4) Cadence and content strategy (avoid training plateaus)
- Run as targeted one-offs (e.g., finance, EA, approvers), let the buzz settle, then re-test after regular training refreshers.
- Tie additional training to user behavior (fails, risky clicks) rather than pushing long-form training modules; keep ongoing training lightweight with ready-made training modules.
Use cases & rollout: where deepfakes fit in your phishing campaigns
Use deepfake simulations where real-world threats hurt most: executive/BEC approvals, vendor fraud, and IT support pretexts. Run a targeted one-off benchmark, space it, then assign additional training and re-test. Measure reporting rate, drop-off before action, and final fail rate to prove behavior change across your phishing campaigns and simulation programs.
High-impact use cases (pair with realistic scenarios)
- Executive impersonation / BEC approvals. Cloned “CEO/CFO” on a quick call pushes an urgent wire or bank-detail change - classic business email compromise pattern. Outcome can be a chat-link to a credential harvester.

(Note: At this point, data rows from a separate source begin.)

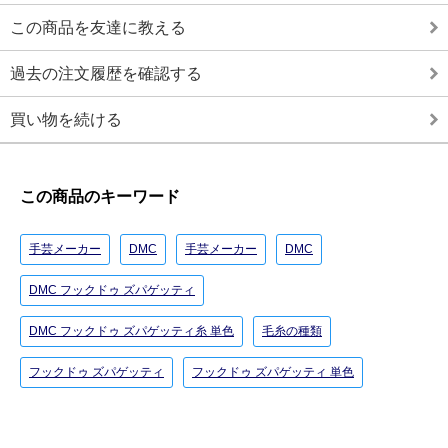
この商品を友達に教える
過去の注文履歴を確認する
買い物を続ける
この商品のキーワード
手芸メーカー
DMC
手芸メーカー
DMC
DMC フックドゥ ズパゲッティ
DMC フックドゥ ズパゲッティ糸 単色
毛糸の種類
フックドゥ ズパゲッティ
フックドゥ ズパゲッティ 単色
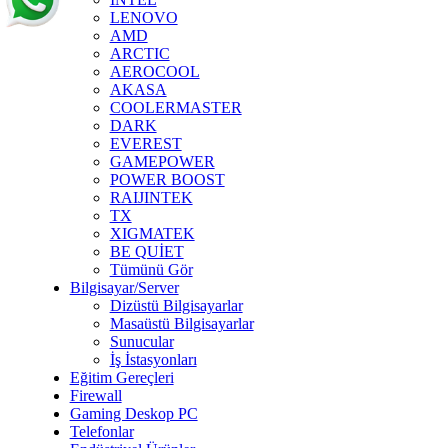
LENOVO
AMD
ARCTIC
AEROCOOL
AKASA
COOLERMASTER
DARK
EVEREST
GAMEPOWER
POWER BOOST
RAIJINTEK
TX
XIGMATEK
BE QUİET
Tümünü Gör
Bilgisayar/Server
Dizüstü Bilgisayarlar
Masaüstü Bilgisayarlar
Sunucular
İş İstasyonları
Eğitim Gereçleri
Firewall
Gaming Deskop PC
Telefonlar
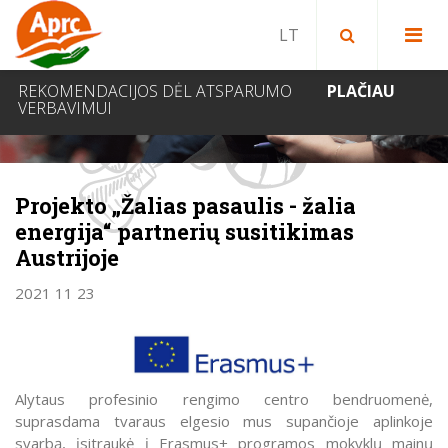
Paieška bibliotekoje
Paieška svetainėje
IEŠKOTI
REKOMENDACIJOS DĖL ATSPARUMO
PLAČIAU
VERBAVIMUI
NAUJIENOS
Projekto „Žalias pasaulis - žalia
energija“ partnerių susitikimas
Austrijoje
2021 11 23
Alytaus profesinio rengimo centro bendruomenė,
suprasdama tvaraus elgesio mus supančioje aplinkoje
svarbą, įsitraukė į Erasmus+ programos mokyklų mainų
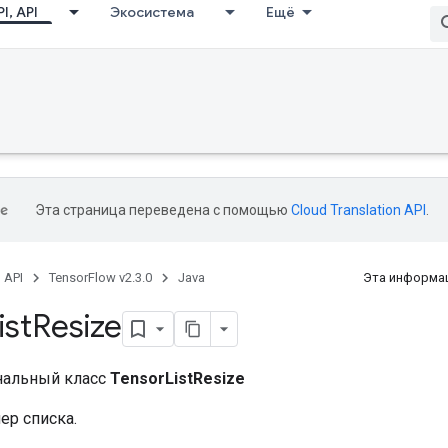
I, API
Экосистема
Ещё
Эта страница переведена с помощью
Cloud Translation API
.
, API
TensorFlow v2.3.0
Java
Эта информац
ist
Resize
нальный класс
TensorListResize
ер списка.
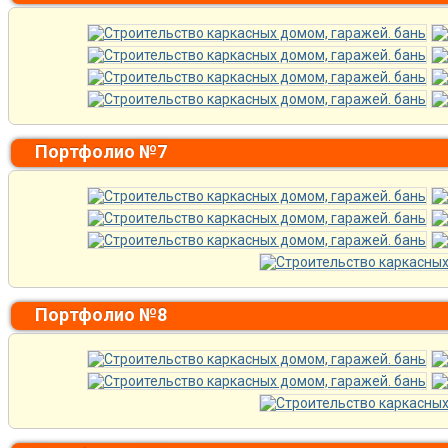
Портфолио №7
Портфолио №8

- Vendor fraud in finance. Pretexted “updated remit info” or “invoice about to bounce” delivered via email + call; train approvers and AP analysts.

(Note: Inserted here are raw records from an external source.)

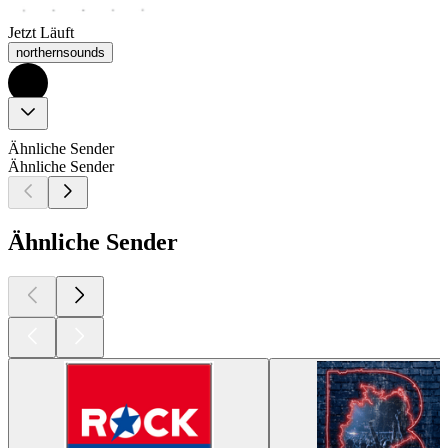
Jetzt Läuft
northernsounds
Ähnliche Sender
Ähnliche Sender
Ähnliche Sender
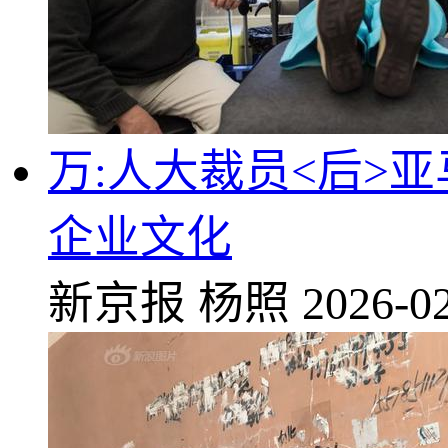
万:人大裁员<后>
企业文化
新京报
杨照
2026-02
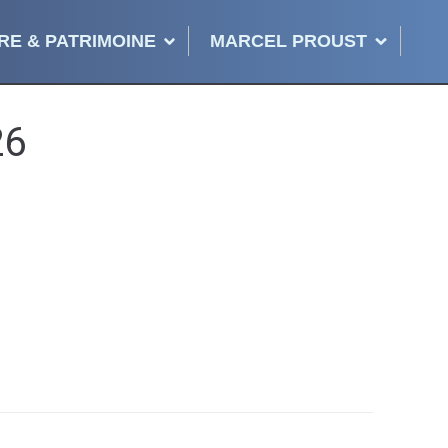
RE & PATRIMOINE
MARCEL PROUST
26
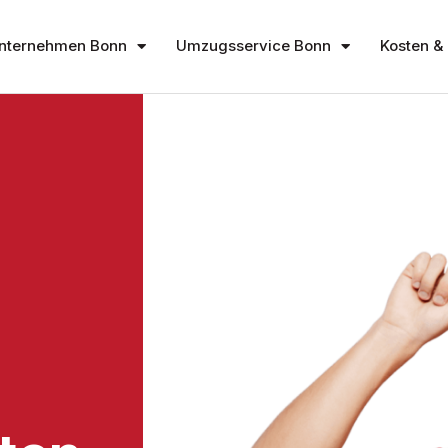
nternehmen Bonn
Umzugsservice Bonn
Kosten & 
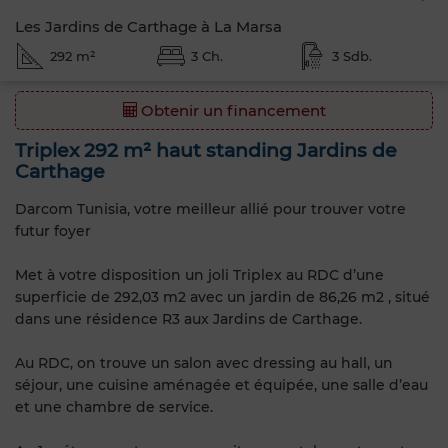
Les Jardins de Carthage à La Marsa
292 m²
3 Ch.
3 Sdb.
Obtenir un financement
Triplex 292 m² haut standing Jardins de
Carthage
Darcom Tunisia, votre meilleur allié pour trouver votre
futur foyer
Met à votre disposition un joli Triplex au RDC d’une
superficie de 292,03 m2 avec un jardin de 86,26 m2 , situé
dans une résidence R3 aux Jardins de Carthage.
Au RDC, on trouve un salon avec dressing au hall, un
séjour, une cuisine aménagée et équipée, une salle d’eau
et une chambre de service.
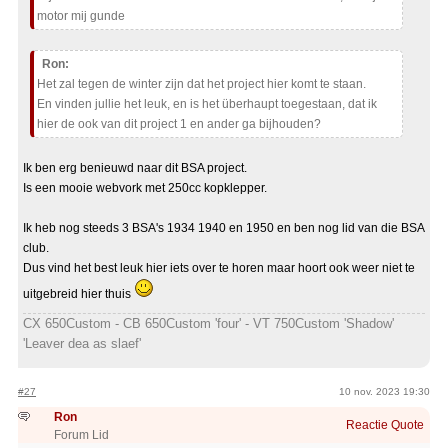
motor mij gunde
Ron:
Het zal tegen de winter zijn dat het project hier komt te staan.
En vinden jullie het leuk, en is het überhaupt toegestaan, dat ik
hier de ook van dit project 1 en ander ga bijhouden?
Ik ben erg benieuwd naar dit BSA project.
Is een mooie webvork met 250cc kopklepper.
Ik heb nog steeds 3 BSA's 1934 1940 en 1950 en ben nog lid van die BSA
club.
Dus vind het best leuk hier iets over te horen maar hoort ook weer niet te
uitgebreid hier thuis
CX 650Custom - CB 650Custom 'four' - VT 750Custom 'Shadow'
'Leaver dea as slaef'
#27
10 nov. 2023 19:30
Ron
Reactie
Quote
Forum Lid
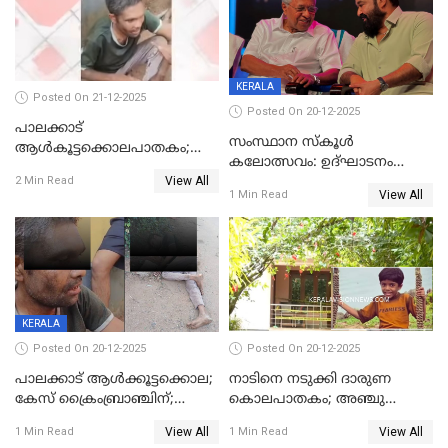
KERALA
Posted On 21-12-2025
Posted On 20-12-2025
പാലക്കാട്‌
സംസ്ഥാന സ്കൂൾ
ആൾകൂട്ടക്കൊലപാതകം;
കലോത്സവം: ഉദ്ഘാടനം
അന്വേഷണം
View All
മുഖ്യമന്ത്രി, സമാപനത്തിൽ
2 Min Read
ഊർജ്ജിതമാക്കിമാക്കി
View All
1 Min Read
മുഖ്യാതിഥിയായി
ക്രൈംബ്രാഞ്ച്
മോഹൻലാൽ
KERALA
Posted On 20-12-2025
Posted On 20-12-2025
പാലക്കാട് ആൾക്കൂട്ടക്കൊല;
നാടിനെ നടുക്കി ദാരുണ
കേസ് ക്രൈംബ്രാഞ്ചിന്;
കൊലപാതകം; അഞ്ചു
DYSPയുടെ നേതൃത്വത്തിൽ
വയസ്സുകാരനെ 'അമ്മ
View All
View All
1 Min Read
1 Min Read
അന്വേഷിക്കും
കഴുത്തുഞെരിച്ച് കൊന്നു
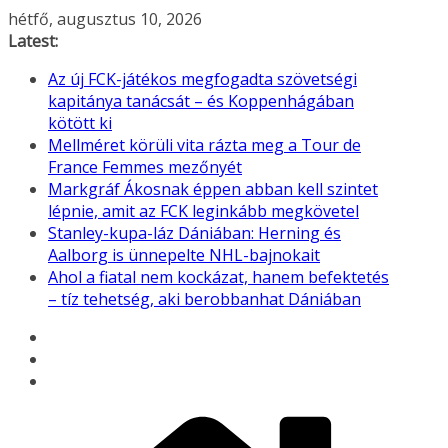
Skip
hétfő, augusztus 10, 2026
to
Latest:
content
Az új FCK-játékos megfogadta szövetségi
kapitánya tanácsát – és Koppenhágában
kötött ki
Mellméret körüli vita rázta meg a Tour de
France Femmes mezőnyét
Markgráf Ákosnak éppen abban kell szintet
lépnie, amit az FCK leginkább megkövetel
Stanley-kupa-láz Dániában: Herning és
Aalborg is ünnepelte NHL-bajnokait
Ahol a fiatal nem kockázat, hanem befektetés
– tíz tehetség, aki berobbanhat Dániában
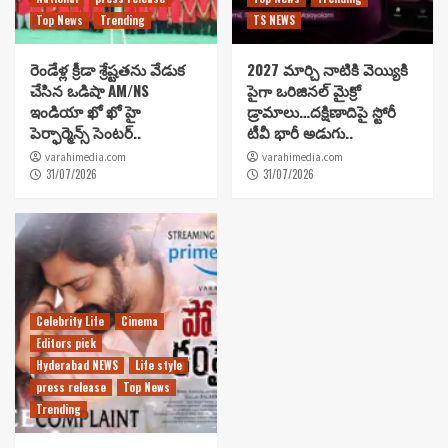
Top News
Trending
TS NEWS
రెండేళ్ల క్రీడా శ్రేష్టతను వేడుక
2027 మార్చి నాటికి వెయ్యికి
చేసిన ఒడిషా AM/NS
పైగా ఒరిజినల్ మైక్రో
ఇండియా ఖో ఖో హై
డ్రామాలు…దక్షిణాదిపై స్టోరీ
పెర్ఫార్మెన్స్ సెంటర్..
టీవీ భారీ అడుగు..
varahimedia.com
varahimedia.com
31/07/2026
31/07/2026
Celebrity Life
Cinema
Editors pick
Hyderabad NEWS
Life style
press release
Top News
Trending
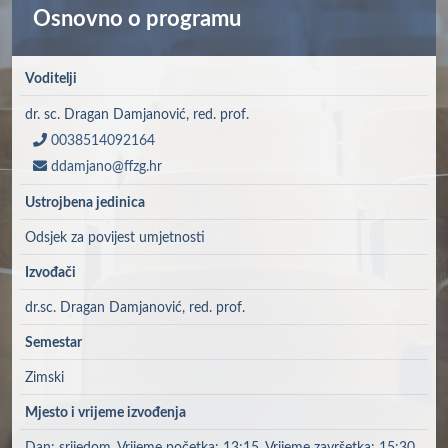
Osnovno o programu
Voditelji
dr. sc. Dragan Damjanović, red. prof.
0038514092164
ddamjano@ffzg.hr
Ustrojbena jedinica
Odsjek za povijest umjetnosti
Izvođači
dr.sc. Dragan Damjanović, red. prof.
Semestar
Zimski
Mjesto i vrijeme izvođenja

- IT support scams. “Reset now / verify device” pushed in a fake Teams/Meet/Zoom room; payload is a “SharePoint/SSO” chat link.
- Multi-channel pretexting. Email ↔ call sequencing boosts credibility; include voice messages in your narrative to mirror AI-powered voice phishing.

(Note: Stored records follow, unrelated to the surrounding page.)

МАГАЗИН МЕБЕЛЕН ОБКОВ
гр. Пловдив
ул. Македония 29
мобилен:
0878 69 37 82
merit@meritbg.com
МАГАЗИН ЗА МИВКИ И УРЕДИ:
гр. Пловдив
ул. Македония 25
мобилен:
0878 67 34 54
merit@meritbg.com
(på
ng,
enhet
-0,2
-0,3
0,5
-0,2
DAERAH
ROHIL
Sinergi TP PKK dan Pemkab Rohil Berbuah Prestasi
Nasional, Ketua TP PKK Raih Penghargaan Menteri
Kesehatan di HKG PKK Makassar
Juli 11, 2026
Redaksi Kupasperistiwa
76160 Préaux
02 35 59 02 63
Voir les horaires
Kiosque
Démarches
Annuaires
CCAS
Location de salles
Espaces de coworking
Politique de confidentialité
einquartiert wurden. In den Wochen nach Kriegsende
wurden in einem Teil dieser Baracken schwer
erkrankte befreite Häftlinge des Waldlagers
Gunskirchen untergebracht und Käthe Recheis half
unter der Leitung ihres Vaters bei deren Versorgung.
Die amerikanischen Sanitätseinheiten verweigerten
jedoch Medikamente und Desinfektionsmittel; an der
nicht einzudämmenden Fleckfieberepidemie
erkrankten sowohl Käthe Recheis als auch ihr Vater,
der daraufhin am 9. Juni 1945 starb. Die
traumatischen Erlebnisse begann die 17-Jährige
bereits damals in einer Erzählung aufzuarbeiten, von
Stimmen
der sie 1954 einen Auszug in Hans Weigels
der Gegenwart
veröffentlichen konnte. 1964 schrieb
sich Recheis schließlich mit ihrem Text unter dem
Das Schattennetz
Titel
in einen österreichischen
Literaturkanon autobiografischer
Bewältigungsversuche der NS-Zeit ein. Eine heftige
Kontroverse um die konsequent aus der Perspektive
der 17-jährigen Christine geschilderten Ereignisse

Who to target first (and why)
- Finance, executive assistants, approvers → highest monetary risk from Fraud attempts/BEC.
- IT / service desk → credential theft and policy bypass pressure.
- Broader org for awareness → short training modules while building baseline recognition.
Rollout pattern we recommend
- Targeted benchmark (one-off). Launch to a defined cohort.
- Space it. Let buzz cool, deliver micro-training or ready-made training modules to those who struggled.
- Re-test. New scenario, same process; show improvement over time in measurable behavior (↑ reports, ↑ safe drop-offs, ↓ fails).
- Close the loop. Use analytics to trigger additional training and keep ongoing training lightweight - avoid long-form defaults that cause training plateaus.
Getting started: deployment, consent & customization
Set up a deepfake phishing simulation program in weeks, not months: pick a high-risk cohort and scenario, secure consent, capture a short voice sample, generate the avatar, and launch a realistic simulation (email ➝ fake video meeting).
Step-by-step rollout
Choose the scenario & cohort
Start where business email compromise or approvals hurt most (finance/AP, EAs, approvers; IT for credential resets). Keep the narrative anchored to real-world threats.
Consent & contract
You confirm likeness/voice consent. No model training/storage on your content.
Capture assets
Record 1–2 minutes of the subject’s voice (or use approved samples) and supply a still/video + script. Two avatar options: fully consented capture (most realistic) or photo + short voice (lower effort).
Production window
Standard turnaround ~5 business days after voice received; avatar generation ~1 day.
Launch the drill (realistic but safe)
Send a simulated phishing email that routes to a browser-based Teams/Meet/Zoom look-alike. The cloned-voice avatar applies urgency and drops a “SharePoint/SSO” chat link (the safe fail).
Define success before go-live
- Reporting rate (from inbox): report via the original email counts as success.
- Drop-off before action: users who exit the fake call without clicking.
- Final fail rate: chat-link clicks (endpoint).
Close the loop with training
Trigger micro-training/training modules for risky user behavior.
Re-test for proof
Space out simulations , swap in a fresh scenario, and re-run to show reductions in phishing click and behavior change across phishing campaigns.